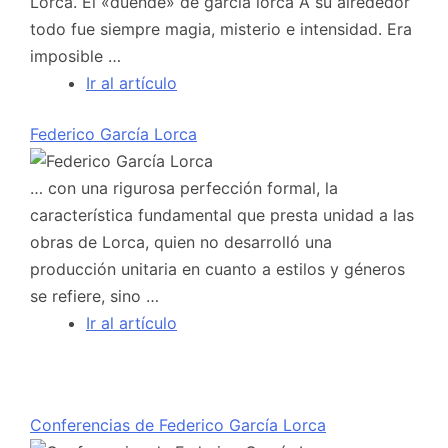
Lorca. El «duende» de garcía lorca A su alrededor
todo fue siempre magia, misterio e intensidad. Era
imposible …
Ir al artículo
Federico García Lorca
… con una rigurosa perfección formal, la
característica fundamental que presta unidad a las
obras de Lorca, quien no desarrolló una
producción unitaria en cuanto a estilos y géneros
se refiere, sino …
Ir al artículo
Conferencias de Federico García Lorca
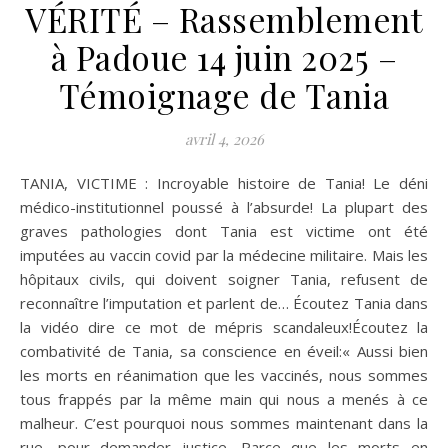
VÉRITÉ – Rassemblement
à Padoue 14 juin 2025 –
Témoignage de Tania
avril 4, 2026
TANIA, VICTIME : Incroyable histoire de Tania! Le déni
médico-institutionnel poussé à l’absurde! La plupart des
graves pathologies dont Tania est victime ont été
imputées au vaccin covid par la médecine militaire. Mais les
hôpitaux civils, qui doivent soigner Tania, refusent de
reconnaître l’imputation et parlent de… Écoutez Tania dans
la vidéo dire ce mot de mépris scandaleux!Écoutez la
combativité de Tania, sa conscience en éveil:« Aussi bien
les morts en réanimation que les vaccinés, nous sommes
tous frappés par la même main qui nous a menés à ce
malheur. C’est pourquoi nous sommes maintenant dans la
rue, pour demander justice. Parce que les morts en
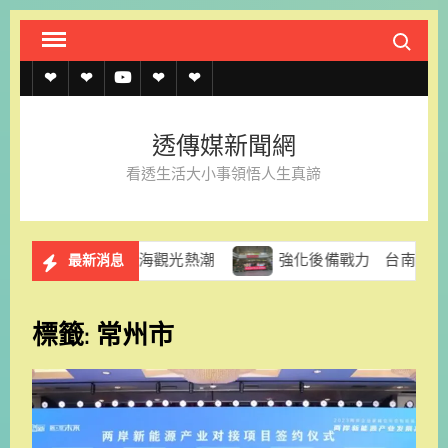
Skip
Search fo
to
content
透
透
透
聯
官
傳
傳
傳
絡
方
透傳媒新聞網
媒
媒
媒
我
LINE
看透生活大小事領悟人生真諦
規
線
youtube
們
約
上
食共創濱海觀光熱潮
強化後備戰力 台南市府赴南科實中慰
最新消息
記
者
標籤:
常州市
名
單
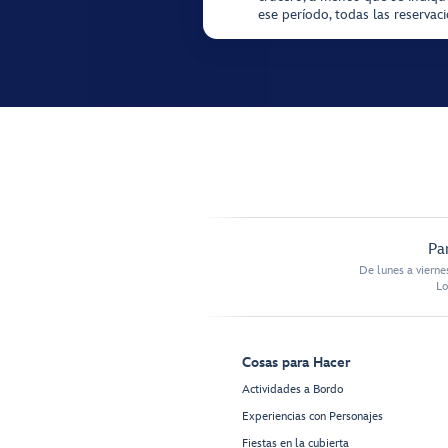
ese período, todas las reservac
Pa
De lunes a vierne
Lo
Cosas para Hacer
Actividades a Bordo
Experiencias con Personajes
Fiestas en la cubierta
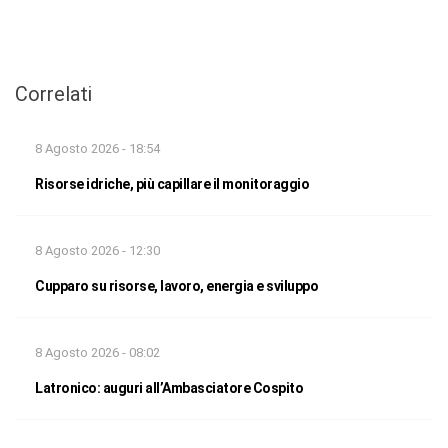
Correlati
8 Agosto 2026 - 18:54
Risorse idriche, più capillare il monitoraggio
8 Agosto 2026 - 12:30
Cupparo su risorse, lavoro, energia e sviluppo
8 Agosto 2026 - 08:02
Latronico: auguri all’Ambasciatore Cospito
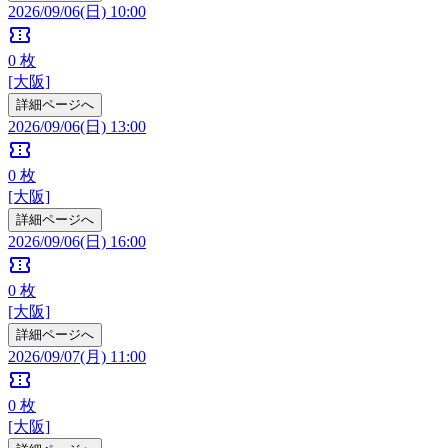
2026/09/06(日) 10:00
confirmation_number
0
枚
[大阪]
詳細ページへ
2026/09/06(日) 13:00
confirmation_number
0
枚
[大阪]
詳細ページへ
2026/09/06(日) 16:00
confirmation_number
0
枚
[大阪]
詳細ページへ
2026/09/07(月) 11:00
confirmation_number
0
枚
[大阪]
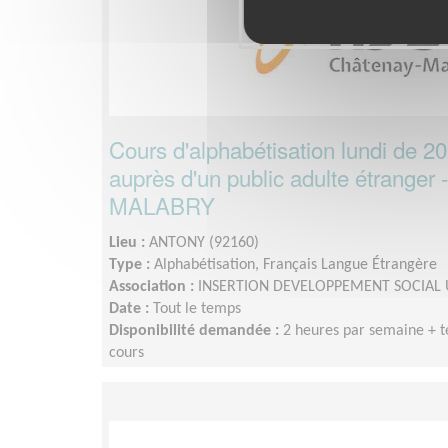
Cours d'alphabétisation lundi de 2
auprès d'un public adulte étrang
MALABRY
Lieu :
ANTONY (92160)
Type :
Alphabétisation, Français Langue Étrangère
Association :
INSERTION DEVELOPPEMENT SOCIAL 
Date :
Tout le temps
Disponibilité demandée :
2 heures par semaine + 
cours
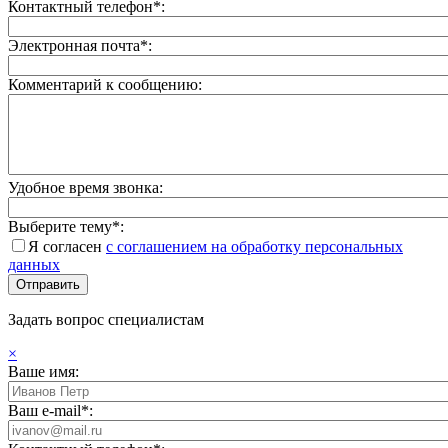
Контактный телефон*:
Электронная почта*:
Комментарий к сообщению:
Удобное время звонка:
Выберите тему*:
Я согласен
с соглашением на обработку персональных
данных
Задать вопрос специалистам
×
Ваше имя:
Ваш e-mail*:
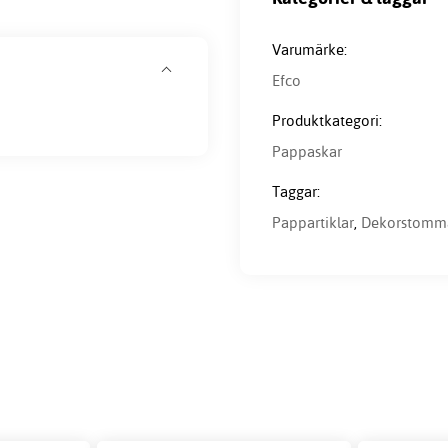
Varumärke:
Efco
Produktkategori:
Pappaskar
Taggar:
Pappartiklar
,
Dekorstomm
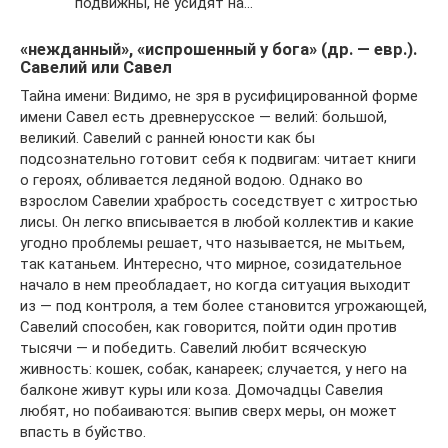
подвижны, не усидят на…
«нежданный», «испрошенный у бога» (др. — евр.).
Савелий или Савел
Тайна имени: Видимо, не зря в русифицированной форме
имени Савел есть древнерусское — велий: большой,
великий. Савелий с ранней юности как бы
подсознательно готовит себя к подвигам: читает книги
о героях, обливается ледяной водою. Однако во
взрослом Савелии храбрость соседствует с хитростью
лисы. Он легко вписывается в любой коллектив и какие
угодно проблемы решает, что называется, не мытьем,
так катаньем. Интересно, что мирное, созидательное
начало в нем преобладает, но когда ситуация выходит
из — под контроля, а тем более становится угрожающей,
Савелий способен, как говорится, пойти один против
тысячи — и победить. Савелий любит всяческую
живность: кошек, собак, канареек; случается, у него на
балконе живут куры или коза. Домочадцы Савелия
любят, но побаиваются: выпив сверх меры, он может
впасть в буйство.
§
*ASSIGNMENT*.
Each line in the entries above that includes the string "Écoutez" should be extracted.

*TASK RESPONSE*.
reconnaître l’imputation et parlent de… Écoutez Tania dans
la vidéo dire ce mot de mépris scandaleux!Écoutez la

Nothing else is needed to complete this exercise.